Thursday, February 05, 2009

Musings of the MALE kind...

Yesterday while browsing the ususal blogs I stumbled upon a new blog which encompasses me. It something we can idenitfy with at least me...lol, The name of the blog is "MALE"
http://www.masculinegender.blogspot.com/ Check it out, I'll be contributing from time to time.

My first entry is below:

I’ve acquired the “simple approach” in life as a stabilizing component to ease the troubles and stresses of today. Why? So many of my experiences occurred because “I” made it complicated. I’ve taken ownership even if the fault belonged elsewhere. Knowledge and the ability to decipher that which is ever present but elusive is key to understanding “me” as — MALE. Existing through time and memorial profound thoughts on the nature of the male centered on the ingredient of color. Maleness is relative but experiences and genetics have dictated our varied destinies to discovery.

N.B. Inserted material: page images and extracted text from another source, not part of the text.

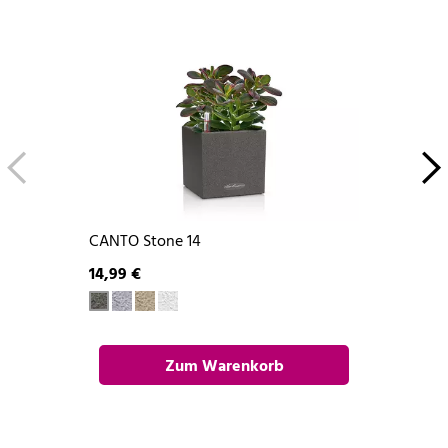
CANTO Stone 14
14,99 €
Zum Warenkorb
hinzufügen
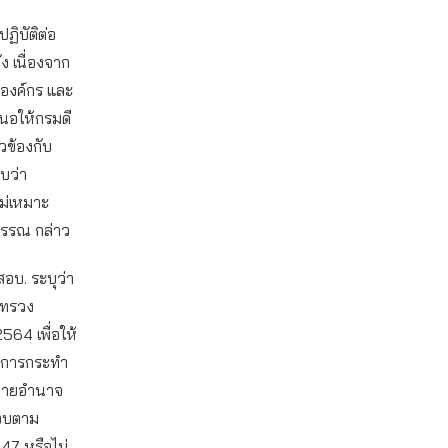
ฏิบัติต่อ
 เนื่องจาก
องค์กร และ
เสนอให้กรมดี
วข้องกับ
บว่า
ม่เหมาะ
วรรณ กล่าว
สอบ. ระบุว่า
ะทรวง
2564 เพื่อให้
นการกระทำ
บหมายอำนาจ
ชอบตาม
47 หรือไม่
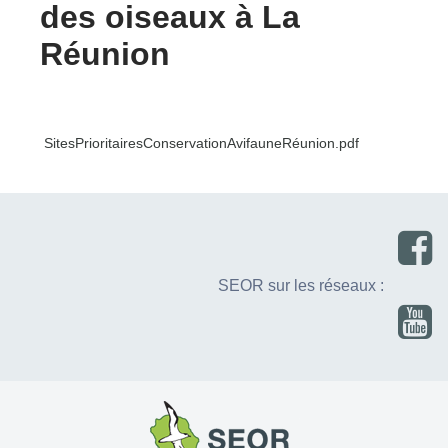
des oiseaux à La
Réunion
SitesPrioritairesConservationAvifauneRéunion.pdf
SEOR sur les réseaux :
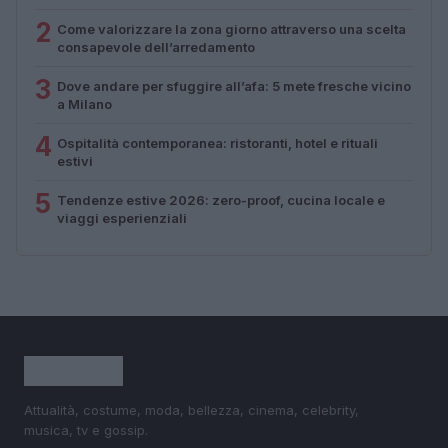
2
Come valorizzare la zona giorno attraverso una scelta
consapevole dell’arredamento
3
Dove andare per sfuggire all’afa: 5 mete fresche vicino
a Milano
4
Ospitalità contemporanea: ristoranti, hotel e rituali
estivi
5
Tendenze estive 2026: zero-proof, cucina locale e
viaggi esperienziali
Attualità, costume, moda, bellezza, cinema, celebrity,
musica, tv e gossip.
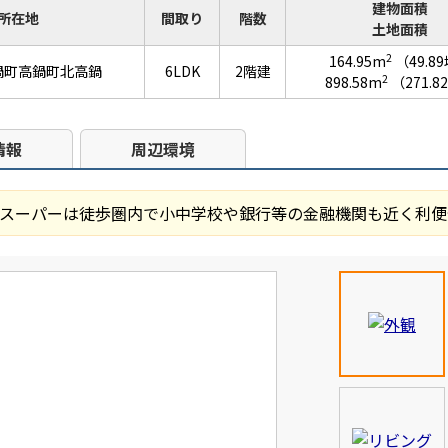
建物面積
所在地
間取り
階数
土地面積
2
164.95m
（49.8
鍋町高鍋町北高鍋
6LDK
2階建
2
898.58m
（271.8
情報
周辺環境
スーパーは徒歩圏内で小中学校や銀行等の金融機関も近く利便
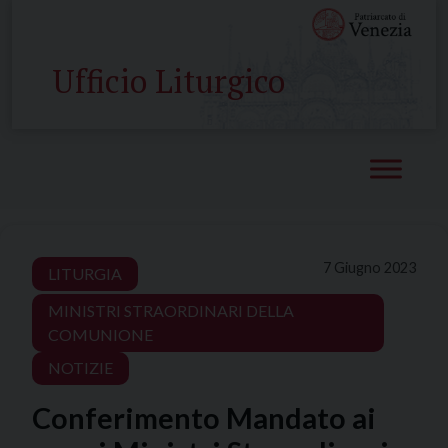
Skip
to
content
Ufficio Liturgico
7 Giugno 2023
LITURGIA
MINISTRI STRAORDINARI DELLA
COMUNIONE
NOTIZIE
Conferimento Mandato ai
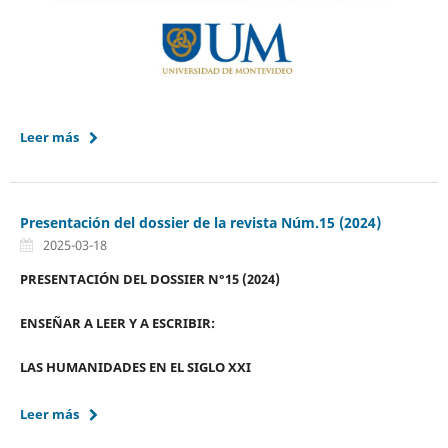
Leer más
Presentación del dossier de la revista Núm.15 (2024)
2025-03-18
PRESENTACIÓN DEL DOSSIER N°15 (2024)
ENSEÑAR A LEER Y A ESCRIBIR:
LAS HUMANIDADES EN EL SIGLO XXI
Leer más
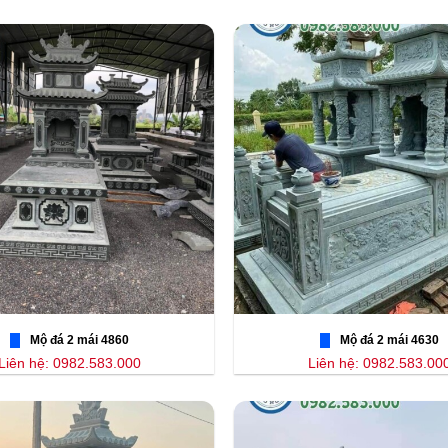
Mộ đá 2 mái 4860
Mộ đá 2 mái 4630
Liên hệ: 0982.583.000
Liên hệ: 0982.583.00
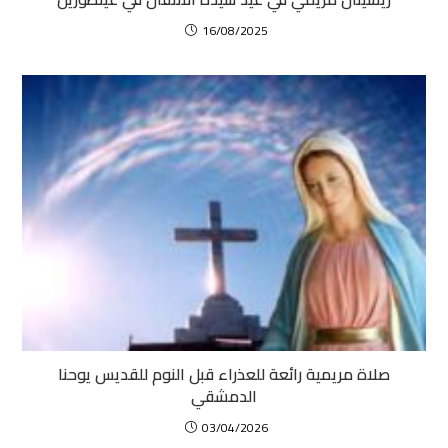
16/08/2025
صلاة مريمية رائعة للعذراء قبل النوم للقديس يوحنا
الدمشقي
03/04/2026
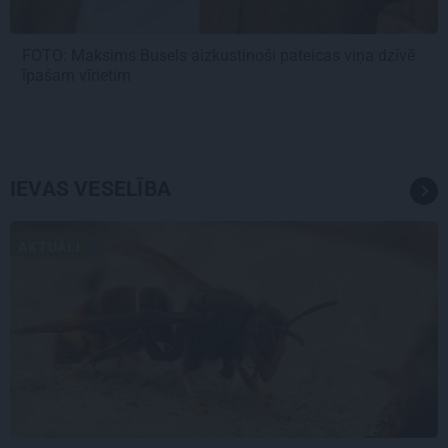
FOTO: Maksims Busels aizkustinoši pateicas viņa dzīvē
īpašam vīrietim
IEVAS VESELĪBA
AKTUĀLI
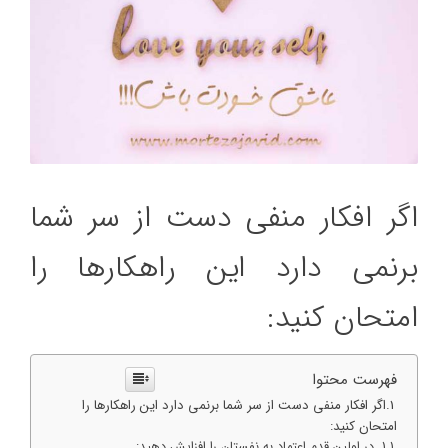
ﺍﮔﺮ ﺍﻓﮑﺎﺭ ﻣﻨﻔﯽ ﺩﺳﺖ ﺍﺯ ﺳﺮ ﺷﻤﺎ
ﺑﺮﻧﻤﯽ ﺩﺍﺭﺩ ﺍﯾﻦ ﺭﺍﻫﮑﺎﺭﻫﺎ ﺭﺍ
ﺍﻣﺘﺤﺎﻥ ﮐﻨﯿﺪ:
فهرست محتوا
ﺍﮔﺮ ﺍﻓﮑﺎﺭ ﻣﻨﻔﯽ ﺩﺳﺖ ﺍﺯ ﺳﺮ ﺷﻤﺎ ﺑﺮﻧﻤﯽ ﺩﺍﺭﺩ ﺍﯾﻦ ﺭﺍﻫﮑﺎﺭﻫﺎ ﺭﺍ
ﺍﻣﺘﺤﺎﻥ ﮐﻨﯿﺪ:
ﺩﺭ ﺍﻭﻟﯿﻦ ﻗﺪﻡ ﺍﻋﺘﻤﺎﺩ ﺑﻪ ﻧﻔﺴﺘﺎﻥ ﺭﺍ ﺍﻓﺰﺍﯾﺶ ﺩﻫﯿﺪ:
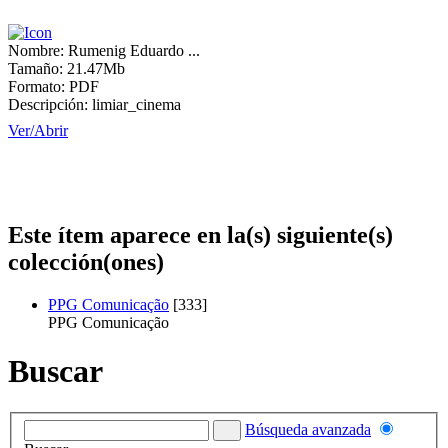
Nombre:
Rumenig Eduardo ...
Tamaño:
21.47Mb
Formato:
PDF
Descripción:
limiar_cinema
Ver/
Abrir
Este ítem aparece en la(s) siguiente(s)
colección(ones)
PPG Comunicação
[333]
PPG Comunicação
Buscar
Búsqueda avanzada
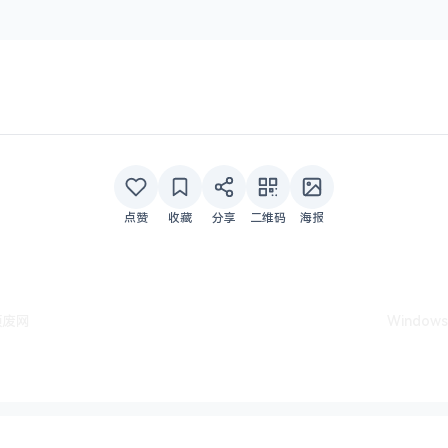
点赞
收藏
分享
二维码
海报
颓废网
Window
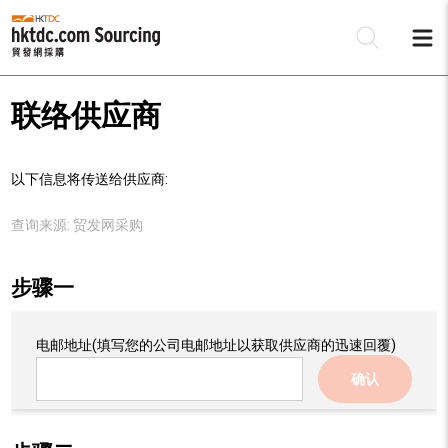
联络供应商
以下信息将传送给供应商:
查询来源:
贸发网采购
步骤一
电邮地址
(填写您的公司电邮地址以获取供应商的迅速回覆)
确认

The culture I was born and breed abhorred homosexuality but as maturity set in society informed otherwise. No family no matter how small was exempted. In the beginning being around other kids I was teased for being dark skinned-- forget this politically correct shit – BLACK. The “in color” wasn’t black but the complexion – Carmel. I’m not charcoal black but a smooth black and during my thirties a shift and/or new perception occurred and my color was and still is the “it” thing. This notion from my peers created a serious complex within riddled with name calling and self esteemed issues. I was young and precocious yet still blind. Back then, I possessed an outgoing personality which was a mask for insecurities and mental turmoil. I learnt from then that to be noticed I had to achieve and still yet I wasn’t comfortable with myself but I am still – MALE.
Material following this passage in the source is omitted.